PCIe simple transaction

Altera_Forum · ‎09-28-2011

Hi

How to perform simple memory read and write in PCIe(megafunction - avalon ST)? Which signal to be set in order to have write and read function? OR do i need to construct the header before send via tx_st_data0?

The existing example is quite complicated for me. I have spent few days just to look for the way of payload sent via tx_st_data0 but in vain.

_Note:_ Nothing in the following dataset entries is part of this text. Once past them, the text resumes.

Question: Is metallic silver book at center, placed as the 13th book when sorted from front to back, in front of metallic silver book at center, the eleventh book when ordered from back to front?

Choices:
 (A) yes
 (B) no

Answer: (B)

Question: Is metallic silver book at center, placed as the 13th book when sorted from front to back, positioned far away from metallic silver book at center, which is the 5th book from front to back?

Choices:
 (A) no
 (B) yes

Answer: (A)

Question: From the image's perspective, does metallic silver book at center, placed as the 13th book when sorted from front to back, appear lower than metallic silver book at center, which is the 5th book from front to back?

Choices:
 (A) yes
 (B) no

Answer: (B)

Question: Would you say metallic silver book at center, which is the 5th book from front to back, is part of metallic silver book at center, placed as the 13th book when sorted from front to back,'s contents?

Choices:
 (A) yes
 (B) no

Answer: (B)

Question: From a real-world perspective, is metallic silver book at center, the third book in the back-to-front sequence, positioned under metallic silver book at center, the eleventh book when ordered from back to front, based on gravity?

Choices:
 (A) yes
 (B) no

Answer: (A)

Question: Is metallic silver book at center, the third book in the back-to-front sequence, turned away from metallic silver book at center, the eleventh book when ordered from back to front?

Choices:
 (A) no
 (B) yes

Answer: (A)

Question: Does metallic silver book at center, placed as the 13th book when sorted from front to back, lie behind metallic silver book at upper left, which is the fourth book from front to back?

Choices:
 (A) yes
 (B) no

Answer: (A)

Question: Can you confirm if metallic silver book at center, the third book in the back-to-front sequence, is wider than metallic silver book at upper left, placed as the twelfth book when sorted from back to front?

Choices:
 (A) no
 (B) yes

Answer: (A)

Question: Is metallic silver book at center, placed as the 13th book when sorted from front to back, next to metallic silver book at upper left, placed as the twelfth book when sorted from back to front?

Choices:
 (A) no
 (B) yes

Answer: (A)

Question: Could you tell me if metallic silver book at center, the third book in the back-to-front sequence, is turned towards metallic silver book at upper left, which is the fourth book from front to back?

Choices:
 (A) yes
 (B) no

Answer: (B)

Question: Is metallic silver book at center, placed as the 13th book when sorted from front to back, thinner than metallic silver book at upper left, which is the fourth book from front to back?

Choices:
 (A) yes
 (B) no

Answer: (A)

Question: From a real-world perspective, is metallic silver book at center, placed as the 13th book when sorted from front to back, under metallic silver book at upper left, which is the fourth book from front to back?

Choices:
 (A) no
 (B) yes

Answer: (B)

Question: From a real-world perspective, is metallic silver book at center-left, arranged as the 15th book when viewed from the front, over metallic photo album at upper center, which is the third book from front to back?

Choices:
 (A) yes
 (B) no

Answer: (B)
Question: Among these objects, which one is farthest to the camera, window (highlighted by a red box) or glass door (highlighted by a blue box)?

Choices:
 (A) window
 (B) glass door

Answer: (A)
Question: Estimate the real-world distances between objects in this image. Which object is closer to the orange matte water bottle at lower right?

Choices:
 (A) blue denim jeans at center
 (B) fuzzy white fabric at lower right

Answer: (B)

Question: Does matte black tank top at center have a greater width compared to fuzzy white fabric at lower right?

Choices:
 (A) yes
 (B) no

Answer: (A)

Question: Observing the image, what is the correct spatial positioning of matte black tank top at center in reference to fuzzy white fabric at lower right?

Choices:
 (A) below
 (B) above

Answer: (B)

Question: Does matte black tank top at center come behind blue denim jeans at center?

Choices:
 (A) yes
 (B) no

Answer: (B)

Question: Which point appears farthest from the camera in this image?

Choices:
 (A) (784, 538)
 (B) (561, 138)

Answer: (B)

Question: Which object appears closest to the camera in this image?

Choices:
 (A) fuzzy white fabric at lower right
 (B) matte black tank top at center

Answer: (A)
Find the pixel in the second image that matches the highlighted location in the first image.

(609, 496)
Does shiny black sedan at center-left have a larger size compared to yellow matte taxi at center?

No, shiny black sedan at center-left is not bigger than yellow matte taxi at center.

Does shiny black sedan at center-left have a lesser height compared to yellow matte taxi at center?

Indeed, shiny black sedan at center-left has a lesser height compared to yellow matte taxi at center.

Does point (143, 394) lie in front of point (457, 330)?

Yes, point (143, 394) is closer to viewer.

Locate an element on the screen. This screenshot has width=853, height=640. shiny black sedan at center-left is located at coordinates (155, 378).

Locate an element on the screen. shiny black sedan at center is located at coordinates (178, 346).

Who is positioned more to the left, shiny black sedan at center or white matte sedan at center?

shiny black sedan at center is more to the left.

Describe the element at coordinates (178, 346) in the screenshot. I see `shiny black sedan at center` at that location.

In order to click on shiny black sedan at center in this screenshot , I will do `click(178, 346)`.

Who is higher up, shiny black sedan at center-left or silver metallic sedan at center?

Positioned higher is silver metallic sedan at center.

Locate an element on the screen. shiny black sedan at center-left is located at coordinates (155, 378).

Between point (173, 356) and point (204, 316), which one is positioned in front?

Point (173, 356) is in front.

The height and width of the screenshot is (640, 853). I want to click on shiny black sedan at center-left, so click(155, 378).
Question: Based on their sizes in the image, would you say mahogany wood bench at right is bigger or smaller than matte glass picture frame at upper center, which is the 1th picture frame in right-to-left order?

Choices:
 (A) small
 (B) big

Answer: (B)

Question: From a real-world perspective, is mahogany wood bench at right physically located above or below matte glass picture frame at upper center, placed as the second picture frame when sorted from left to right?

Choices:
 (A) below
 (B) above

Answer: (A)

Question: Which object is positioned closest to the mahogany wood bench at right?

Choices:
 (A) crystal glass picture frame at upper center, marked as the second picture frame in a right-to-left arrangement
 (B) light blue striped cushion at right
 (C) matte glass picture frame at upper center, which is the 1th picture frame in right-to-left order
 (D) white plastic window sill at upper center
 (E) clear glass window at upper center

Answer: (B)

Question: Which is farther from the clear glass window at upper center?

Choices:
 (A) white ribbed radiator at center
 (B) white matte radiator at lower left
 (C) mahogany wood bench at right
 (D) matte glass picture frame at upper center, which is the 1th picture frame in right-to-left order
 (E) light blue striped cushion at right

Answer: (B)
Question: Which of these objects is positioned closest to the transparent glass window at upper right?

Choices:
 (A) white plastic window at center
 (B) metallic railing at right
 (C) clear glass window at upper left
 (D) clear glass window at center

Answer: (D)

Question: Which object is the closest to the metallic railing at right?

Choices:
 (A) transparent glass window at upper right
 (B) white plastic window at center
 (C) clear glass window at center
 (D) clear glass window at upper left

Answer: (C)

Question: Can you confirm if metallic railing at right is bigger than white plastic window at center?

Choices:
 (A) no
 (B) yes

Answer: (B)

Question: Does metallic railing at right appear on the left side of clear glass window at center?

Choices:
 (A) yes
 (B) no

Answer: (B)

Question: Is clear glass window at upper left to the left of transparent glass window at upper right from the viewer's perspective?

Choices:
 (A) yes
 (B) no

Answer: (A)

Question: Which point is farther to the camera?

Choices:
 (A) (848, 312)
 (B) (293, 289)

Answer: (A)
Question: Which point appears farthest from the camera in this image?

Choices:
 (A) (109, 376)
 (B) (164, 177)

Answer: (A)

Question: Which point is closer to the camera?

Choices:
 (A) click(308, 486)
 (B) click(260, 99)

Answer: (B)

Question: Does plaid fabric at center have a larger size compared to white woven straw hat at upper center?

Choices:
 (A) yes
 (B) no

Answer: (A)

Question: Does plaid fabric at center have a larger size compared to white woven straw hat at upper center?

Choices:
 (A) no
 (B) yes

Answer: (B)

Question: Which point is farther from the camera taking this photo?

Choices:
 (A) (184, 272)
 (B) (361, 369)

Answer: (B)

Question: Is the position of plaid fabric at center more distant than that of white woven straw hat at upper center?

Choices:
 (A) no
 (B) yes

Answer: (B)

Does anyone has a simple design(without dma) and testbench that can do memory read and write in PCIe?

Thanks.

Altera_Forum · ‎09-28-2011

Whenever your IP creates read and write transactions as a client, this *is* actually DMA. This means:

• You have to know an address to use for your transfers, which is typically based on a value set by your OS driver,

• You have to watch out for signals from the configuration space that indicate whether DMA is allowed at all and about maximum request/response lengths of transfers,

• You have to find an algorithm for choosing a valid tag for your read requests,

• You have to find a way of dealing with the maximum read buffer credit (separate for data and header) within your FPGA PCIe IP so it doesn’t get overrun by completions of many or large read requests,

• You have to deal with read completion reordering,

• You have to take care of outstanding read requests and catch the returned value, still looking at the clock and discarding/retrying a read request when it runs into a timeout,

• Properly handle the timing constraints on Avalon ST TX port where you have to apply your transfer (header+data) at full rate without sender-imposed wait states,

• Properly handle the timing constraints on AST RX and TX where you have to take care of the PCIe TLP ordering rules, i.e. let completions pass new requests, and handle/buffer the infamous 14 (or 26) non-posted requests that can still enter your design even if you just applied rx_st_mask<n>,

• You have to find a way of responding to *any* non-posted request, even if you don’t intend to support a specific address range or access type,

• You have to deal with the asynchronous relation between finishing your last (write) request and setting an interrupt for handing over control to your driver.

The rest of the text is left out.